Bcopy and The Trick

This section explores how a typical bcopy optimization can be implemented with The Trick. The functioning of The Trick is explained in detail (the details are peculiar to my system, the concepts are not). Bcopy (copy a byte-addressed block of memory) is a simple kind of bitblit. Efficient implementations copy the memory word-at-a-time, but if the blocks' alignments differ then the data must be masked and shuffled in the registers.
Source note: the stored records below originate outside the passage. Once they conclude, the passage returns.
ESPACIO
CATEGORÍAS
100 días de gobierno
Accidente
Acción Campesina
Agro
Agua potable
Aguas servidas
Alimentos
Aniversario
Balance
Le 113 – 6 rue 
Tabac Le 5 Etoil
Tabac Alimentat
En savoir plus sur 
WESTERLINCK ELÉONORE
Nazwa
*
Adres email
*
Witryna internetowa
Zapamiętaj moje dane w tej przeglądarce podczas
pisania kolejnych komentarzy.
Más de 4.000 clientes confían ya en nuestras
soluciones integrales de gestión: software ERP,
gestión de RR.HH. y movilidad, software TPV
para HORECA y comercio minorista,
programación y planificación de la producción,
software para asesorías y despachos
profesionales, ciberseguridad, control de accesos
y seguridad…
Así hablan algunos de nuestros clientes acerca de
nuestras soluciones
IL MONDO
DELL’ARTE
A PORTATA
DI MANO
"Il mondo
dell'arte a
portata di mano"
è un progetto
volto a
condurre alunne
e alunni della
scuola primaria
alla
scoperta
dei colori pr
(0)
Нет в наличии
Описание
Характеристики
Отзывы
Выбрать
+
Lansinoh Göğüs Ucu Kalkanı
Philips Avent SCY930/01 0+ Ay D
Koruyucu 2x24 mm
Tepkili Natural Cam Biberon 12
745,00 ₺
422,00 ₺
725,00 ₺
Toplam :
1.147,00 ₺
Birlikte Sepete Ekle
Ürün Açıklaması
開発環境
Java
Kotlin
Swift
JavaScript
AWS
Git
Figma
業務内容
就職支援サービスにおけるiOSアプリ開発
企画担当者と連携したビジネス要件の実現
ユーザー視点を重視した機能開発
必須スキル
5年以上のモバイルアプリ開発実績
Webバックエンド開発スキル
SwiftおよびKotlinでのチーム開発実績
Roughly (ignoring the boundaries):

(define (bcopy from to nbytes)
  (let* ((diff (mod (- from to) 4))
         (diff (trick-n diff 4)))
    (bcopy1 from to nbytes diff)))

(define (bcopy1 from to nbytes diff)
  (let ((nwords (truncate (/ nbytes 4))))
    (define (shuffle src prev)
      (let* ((bits (* 8 diff))
             (mask (- (shift-left 1 (- 32 bits)) 1)))
        (bitwise-or (shift-left (bitwise-and mask src) bits) prev)))
    (let loop ((i 0) (prev 0))
         (let* ((s (vector-ref from i))
                (d (shuffle s p)))
           (vector-set! to i s)
           (loop (+ 1 i) (hibits s diff))))))
(define (trick-n x n)
  (cond ((< 0 n) x)
        ((= x n) n)
        (else (trick-n x (- n 1)))))

Cogen applied to this code with binding time pattern (D D D) does the right thing: even though all the parameters are dynamic the trick-n procedure produces four copies of the main loop, each specialized to a different alignment. The bit-shuffling is static. If needed one could also specialize to the length (eg when it's small).
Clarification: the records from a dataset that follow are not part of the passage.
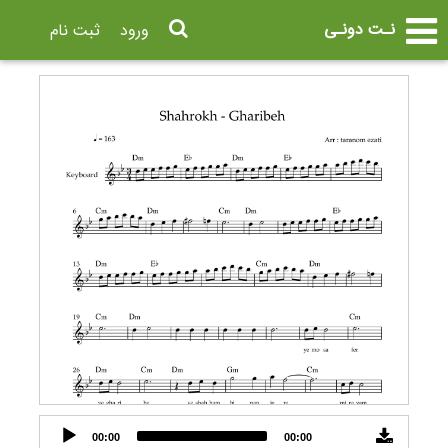
نـت دونـی
ورود
ثبت نام
Audio
00:00
00:00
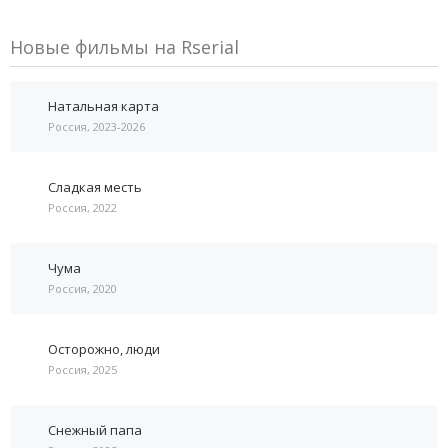
Новые фильмы на Rserial
Натальная карта
Россия, 2023-2026
Сладкая месть
Россия, 2022
Чума
Россия, 2020
Осторожно, люди
Россия, 2025
Снежный папа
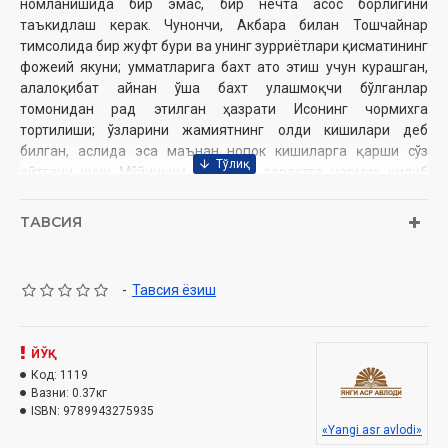
номланишида бир эмас, бир нечта асос борлигини
таъкидлаш керак. Чунончи, Акбара билан Тошчайнар
тимсолида бир жуфт бури ва унинг зурриётлари қисматининг
фожеий якуни; умматларига бахт ато этиш учун курашган,
алалоқибат айнан ўша бахт улашмоқчи бўлганлар
томонидан рад этилган ҳазрати Исонинг чормихга
тортилиши; ўзларини жамиятнинг олди кишилари деб
билган, аслида эса маънан нопок кишиларга қарши сўз
айтгани учун Мўйинқум даштида дарахтга чормих қилиб
тортилган Авдий Каллистратовнинг фожиали ўлими; Ола
Мўнгу тоғидаги тубсиз жарликка оти билан тушиб кетган ва
ТАВСИЯ
х
а
тто кафансиз қолган Эрназарнинг қисмати; қўрқув ва
тахд
и
канинг зўридан Кенжашни олиб қочаётган Акбарани
отаман деб аслида ўз жигарпорасининг бағрини ўқ билан
-
Тавсия ёзиш
илма-тешик қилиб юборган Бўстон Ўркунчиев тақдири -
буларнинг бари китобхон қалбини ларзага солмай кўймайди.
ЙЎҚ
Иброҳим Ғафуров таржимаси
Код:
1119
Муаллиф:
Чингиз Айтматов
Вазни:
0.37кг
Номи:
ISBN:
9789943275935
«Қиёмат»
«Yangi asr avlodi»
Нашриёт:
«Янги аср авлоди»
The trick-n procedure implements the classic `dynamic choice of finitely static values' PE trick [JoGoSe93]. This implementation produces a dynamic, linear chain of if-tests. A fancier version could produce a log-tree or a jump table. If the alignment is guaranteed, one may avoid the tests completely by specializing bcopy1.

Consider how a purely dynamic compiler functions like a macro. This works because of The Trick: converting a dynamic value into a finitely static one via case analysis. The finite (aka terminating) static computation is executed by the compiler (analogously to macro execution).

trick-n in root is

(code trick-n
      (x n k)
      ((const zero 0)
       (prim z>n ,> zero n)
       (if z>n (,@(call 'k '(x))))
       (prim nn ,identity n) ; prevent n from being lifted
       (prim n=x ,= nn x)
       (if n=x (,@(call 'k '(n))))
       (const one 1)
       (prim n-1 ,- n one)
       (const trick-n trick-n)
       (jump trick-n x n-1 k)))

Now instead of bcopy, consider the simpler trick-n-demo procedure. It retains the essential features: static computation depending on a dynamic parameter of statically known range. Note that in the bcopy example max is not a parameter, thus this example is somewhat more general.
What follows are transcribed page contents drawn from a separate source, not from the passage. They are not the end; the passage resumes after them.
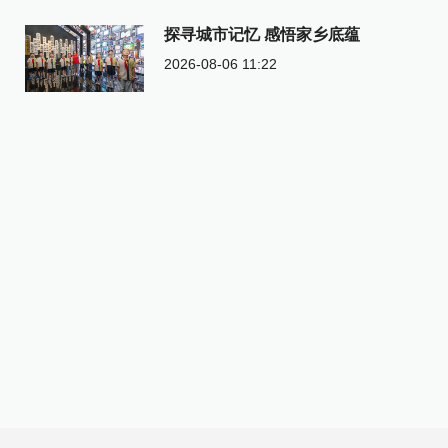
探寻城市记忆 感悟家乡底蕴
2026-08-06 11:22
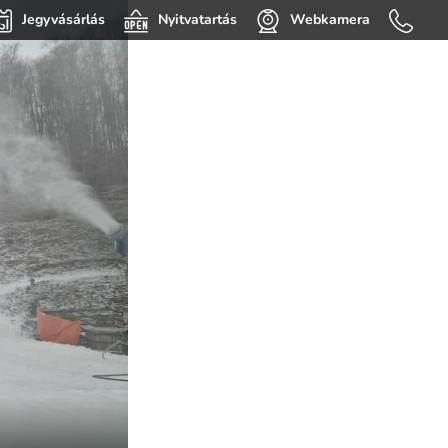
Jegyvásárlás
Nyitvatartás
Webkamera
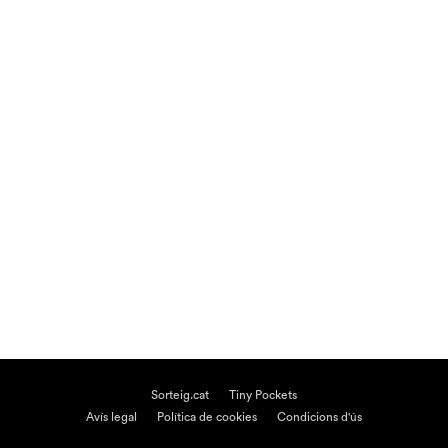
Sorteig.cat
Tiny Pockets
Avís legal
Política de cookies
Condicions d'ús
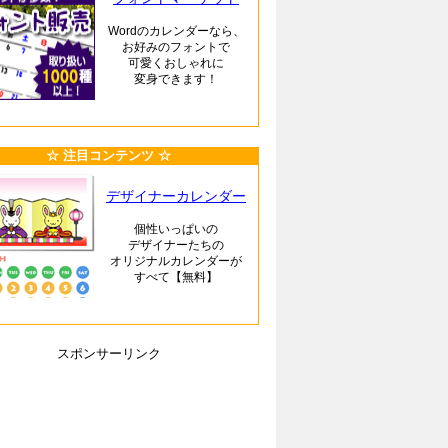
Wordのカレンダーなら、
お好みのフォントで
可愛くおしゃれに
変身できます！
☆ 注目コンテンツ ☆
デザイナーカレンダー
個性いっぱいの
デザイナーたちの
オリジナルカレンダーが
すべて【無料】
スポンサーリンク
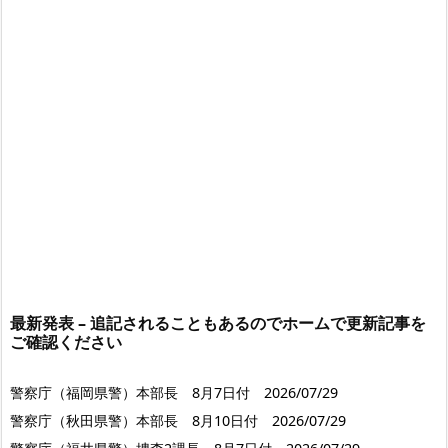
最新発表 – 追記されることもあるのでホームで更新記事を
ご確認ください
警察庁（福岡県警）本部長 8月7日付 2026/07/29
警察庁（秋田県警）本部長 8月10日付 2026/07/29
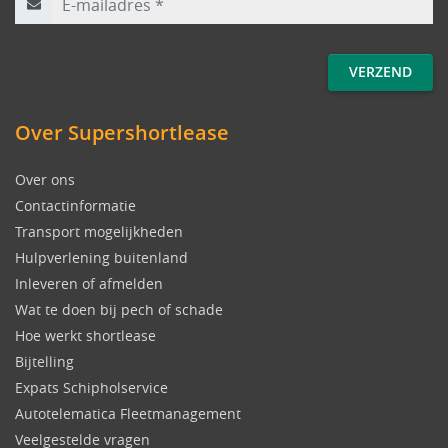
Over Supershortlease
Over ons
Contactinformatie
Transport mogelijkheden
Hulpverlening buitenland
Inleveren of afmelden
Wat te doen bij pech of schade
Hoe werkt shortlease
Bijtelling
Expats Schipholservice
Autotelematica Fleetmanagement
Veelgestelde vragen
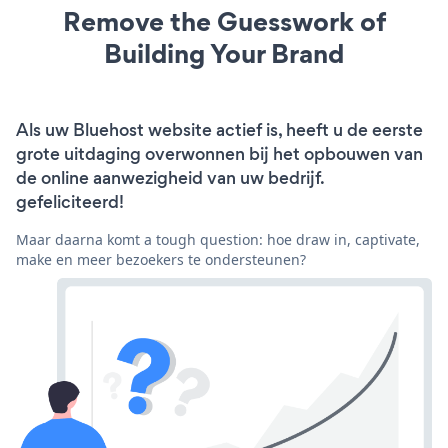
Remove the Guesswork of
Building Your Brand
Als uw Bluehost website actief is, heeft u de eerste
grote uitdaging overwonnen bij het opbouwen van
de online aanwezigheid van uw bedrijf.
gefeliciteerd!
Maar daarna komt a tough question: hoe draw in, captivate,
make en meer bezoekers te ondersteunen?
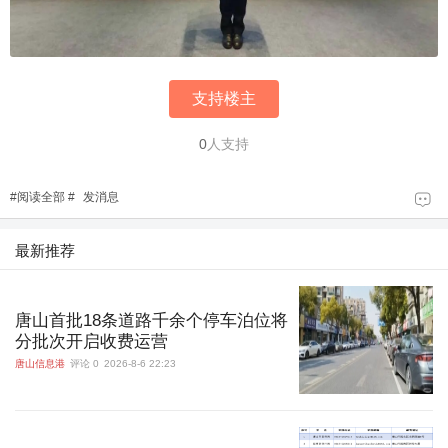
支持楼主
0
人支持
#
阅读全部
#
发消息
最新推荐
唐山首批18条道路千余个停车泊位将
分批次开启收费运营
唐山信息港
评论 0
2026-8-6 22:23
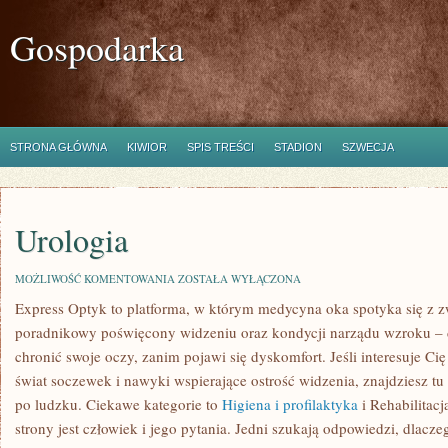
Gospodarka
STRONA GŁÓWNA
KIWIOR
SPIS TREŚCI
STADION
SZWECJA
Urologia
UROLOGIA
MOŻLIWOŚĆ KOMENTOWANIA
ZOSTAŁA WYŁĄCZONA
Express Optyk to platforma, w którym medycyna oka spotyka się z 
poradnikowy poświęcony widzeniu oraz kondycji narządu wzroku – d
chronić swoje oczy, zanim pojawi się dyskomfort. Jeśli interesuje Cię
świat soczewek i nawyki wspierające ostrość widzenia, znajdziesz t
po ludzku. Ciekawe kategorie to
Higiena i profilaktyka
i Rehabilitacja
strony jest człowiek i jego pytania. Jedni szukają odpowiedzi, dlacze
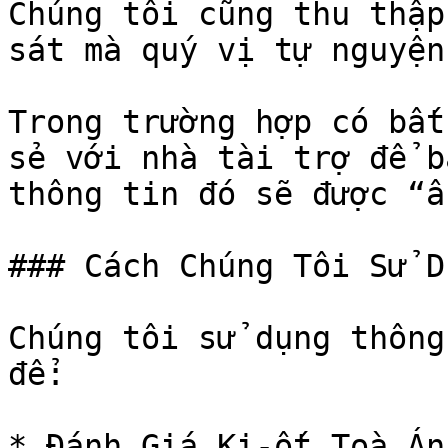
Chúng tôi cũng thu thập
sát mà quý vị tự nguyện
Trong trường hợp có bất
sẻ với nhà tài trợ để b
thông tin đó sẽ được “ẩ
### Cách Chúng Tôi Sử D
Chúng tôi sử dụng thông
để:

* Đánh Giá Ki-ốt Toà Án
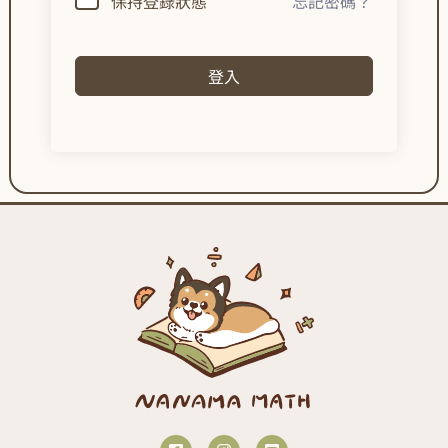
保持登錄狀態
忘記密碼？
登入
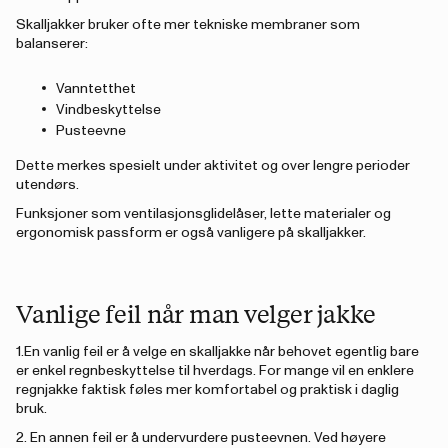
Skalljakker bruker ofte mer tekniske membraner som
balanserer:
Vanntetthet
Vindbeskyttelse
Pusteevne
Dette merkes spesielt under aktivitet og over lengre perioder
utendørs.
Funksjoner som ventilasjonsglidelåser, lette materialer og
ergonomisk passform er også vanligere på skalljakker.
Vanlige feil når man velger jakke
1.En vanlig feil er å velge en skalljakke når behovet egentlig bare
er enkel regnbeskyttelse til hverdags. For mange vil en enklere
regnjakke faktisk føles mer komfortabel og praktisk i daglig
bruk.
2. En annen feil er å undervurdere pusteevnen. Ved høyere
(define (trick-n-demo actual max s d)
  (let ((a (trick actual max)))
    (* d (* s a))))

Even though actual is dynamic we can eliminate the inner multiplication provided that it is less than max (in bcopy, this corresponds to the offsets for the masking and shuffling in the loop). In root this is

(code trick-n-demo
      (actual max s d k)
      (,@(make-closure 'demo-cont '(s d k) 'cl)
       (const trick-n ,trick-n)
       (jump trick-n actual max cl)))

(code demo-cont
      (cl arg)
      (,@(unmake-closure '(s d k) 'cl)
       (prim r3 ,* arg s)
       (prim r4 ,* r3 d)
       ,@(call 'k '(r4))))

We can generate versions of demo-cont specialized to values for actual from 0 to 2 and also to the rest of the static environment (s --> 7).

(define tndc (cogen trick-n-demo '(dynamic static static dynamic dynamic)))
(define fast-demo (eval-root tndc (list top-cont 2 7)))

The code for fast-demo includes 3 copies of demo-cont. In each, the first multiplication (arg with s) has been performed. See how the loop in the compiler tndc expands in its output fast-demo.

fast-demo also includes a general version of demo-cont, in case the actual value were greater than max. If this is not needed, then a version of trick-n that produces an error instead of returning x could be used. Even in cases where the test against zero will never return true, the test cannot be eliminated because that produces a non-terminating compiler. Though this is a good example of how the programmer must understand and account for PE in their code, note that the accounting is limited to the trick-n procedure, rather than demo-cont.